La domanda, a questo punto, è la seguente: può un territorio che predica terze corsie, investimenti in logistica, sinergie regionali sul sistema portuale Trieste-Friuli, un territorio che si batte per l’alta velocità ferroviaria e per il potenziamento dell’asse est-ovest rimanere isolato, servito cioè da uno scalo insufficiente che finirà per essere la quinta o sesta pista del Nord-est, a vantaggio (si fa per dire) dei soli udinesi del medio e basso Friuli? La risposta è “no”.

La risposta è che in questo caso il campanile non è servito a nulla. Anzi, ha ritardato le scelte e la visione di insieme. Sono decenni che si parla di un treno veloce Ronchi-Venezia. Sono decenni che si vagheggia di un collegamento con l’est. Due scelte opposte, ma in diverso modo, strategiche che hanno lasciato il posto alla solita melina politica che dura nel tempo, corretta per sfumature di grigio, per progetti che non si realizzano mai.

Nel frattempo leggiamo che il presidente dello scalo Sergio Dressi si gioca il posto di quattro addetti, mentre il management di Ronchi incassa lo stipendio in assenza di una visione strategica. Cosa aspetti il governatore Debora Serracchiani a commissariare il tutto è la questione che cercheremo di sviscerare nelle prossime settimane.

Nel frattempo l’inchiesta del Messaggero Veneto a firma di Maurizio Cescon è solo il primo capitolo di una storia che si lascia intendere lunga, piena di dettagli e capace di schiuderci un quadro ragionato sullo scalo-flop.
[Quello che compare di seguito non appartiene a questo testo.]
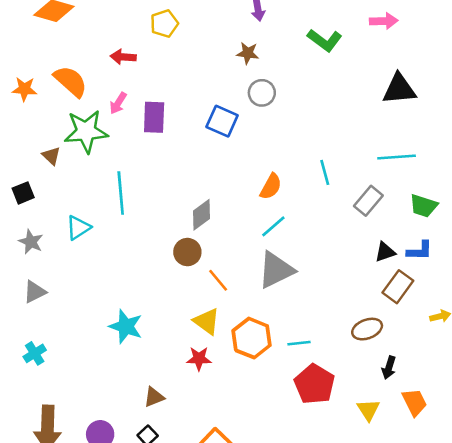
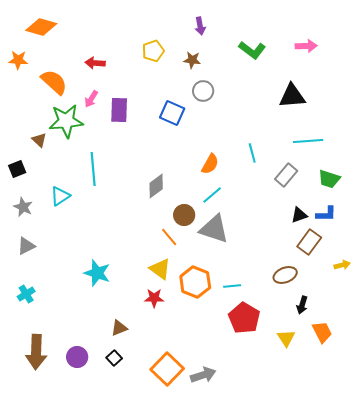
pink arrow: (384, 21) -> (306, 46), moved
yellow pentagon: (164, 24) -> (153, 51), moved
orange star: (24, 89) -> (18, 60), moved
black triangle: (399, 89) -> (292, 96), moved
brown circle: (187, 252) -> (184, 215), moved
gray triangle: (276, 270) -> (214, 229), turned 44

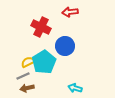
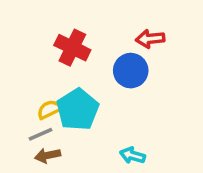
red arrow: (70, 12) -> (150, 39), moved
blue circle: (65, 46) -> (131, 71), moved

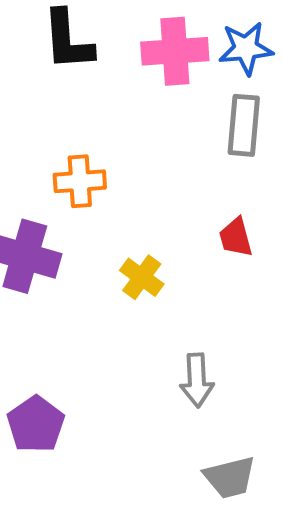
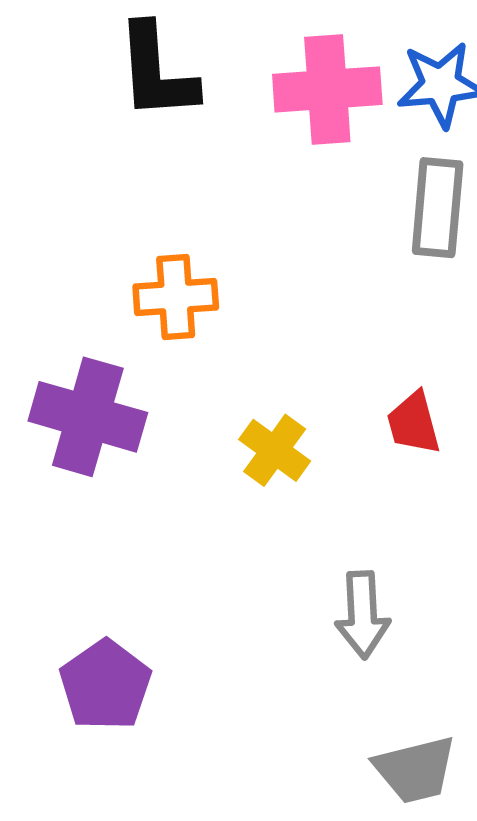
red trapezoid: (236, 237) -> (414, 423), moved

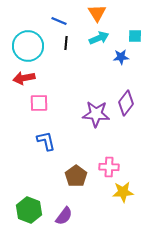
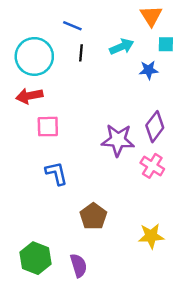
orange triangle: (97, 13) -> (151, 16), moved
pink cross: (109, 167) -> (152, 166), moved, turned 30
purple semicircle: (64, 216) -> (79, 265), turned -54

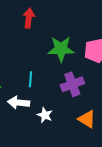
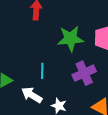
white arrow: (19, 103) -> (32, 95), turned 30

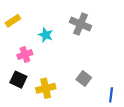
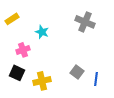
gray cross: (81, 24) -> (85, 22), moved
blue line: (111, 95) -> (96, 79), moved

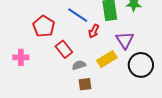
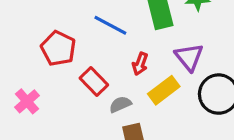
red arrow: (94, 31) -> (140, 64), moved
pink cross: (21, 57) -> (27, 101), turned -35

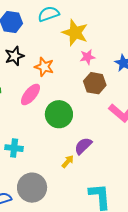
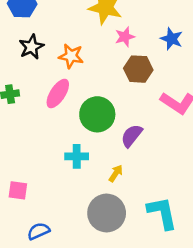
purple semicircle: (83, 146) -> (132, 136), moved
cyan cross: (14, 148) -> (77, 156), moved
gray circle: (32, 188) -> (107, 213), moved

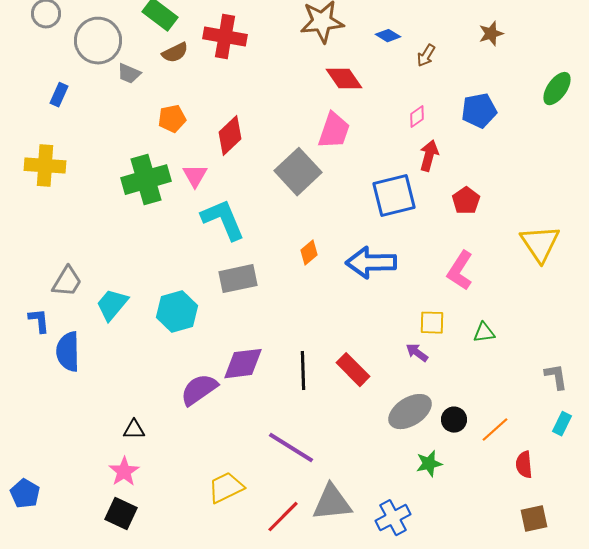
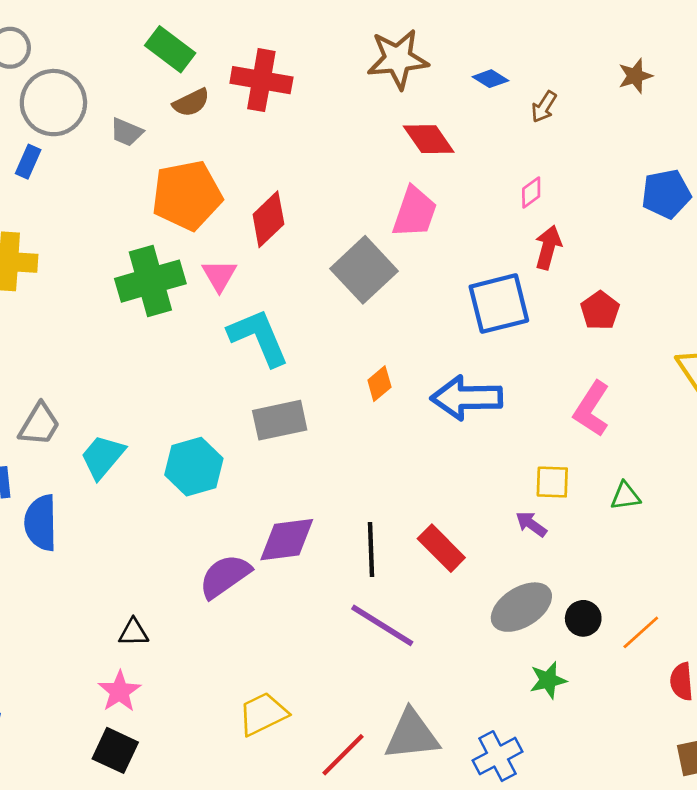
gray circle: (98, 41) -> (53, 103), moved
blue pentagon: (479, 111) -> (666, 194), moved
orange pentagon: (172, 119) -> (187, 195), size x1.8
purple line: (291, 448) -> (382, 625), moved

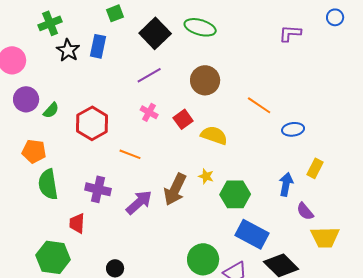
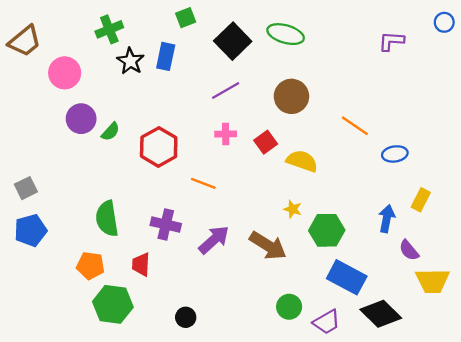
pink cross: (149, 112) -> (226, 134), turned -30
orange pentagon: (34, 151) -> (90, 266), moved
brown arrow: (175, 189) -> (268, 246), moved, turned -84
green circle: (203, 259) -> (289, 307), size x0.7

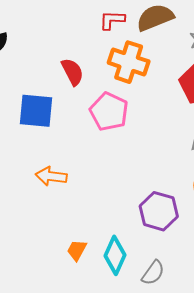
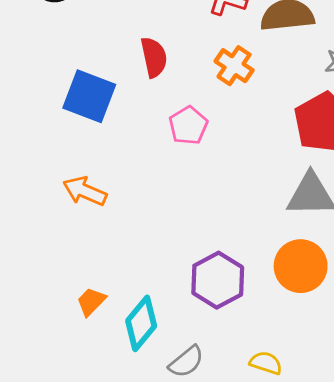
orange cross: (129, 62) -> (234, 66), size x0.7
pink pentagon: (109, 112) -> (188, 126), size x0.7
A questo punto del ragionamento, però, ci infiliamo pure Palmanova. Che c’entra la città stellata, vi chiederete? C’entra eccome. Perché in una regione dove il “campanile” scatta quando c’è di mezzo un aeroporto - che dovrebbe essere gestito con logiche di macrosistema - ma non scatta invece quando c’è di mezzo il salvataggio in extremis di un monumento mondiale come la fortezza stellata nella Bassa friulana (se si vuole contezza del suo valore basta passeggiare per Tokyo e chiedere «Palmanova, do you know?» per sentirsi rispondere che «yes, we know»), beh significa che in Friuli c’è qualcosa che non va. Riempiamo pagine e pagine - giustamente - su Pompei e sul Colosseo, ma non ci rendiamo conto che il nostro Colosseo sta lì da secoli, a pochi chilometri da Udine. Fortezza divenuta debole, fragile, vulnerabile. Una nemesi della storia. Le mura sorte per proteggerci sono oggi lì a invocare di essere protette. E c’è un sindaco, finora solo, Francesco Martines, che ha dovuto firmare di proprio pugno e assumersi la responsabilità penale per ogni danno ai bastioni e ai 4 mila volontari che hanno aiutato la città a non morire di erbacce, fichi selvatici, incuria, pioggia dopo avere resistito per secoli a invasioni, intermperie e terremoti.

Cari friulani, così non si entra in Europa. Si esce dall’Italia. Ribaltiamo il maleficio dell’isolamento infrastrutturale e culturale. Il Friuli non se li merita. Salviamo i simboli del Terzo Millennio: l’aeroporto che ci porta nel mondo, i bastioni che ci ricordano chi siamo. E da dove veniamo.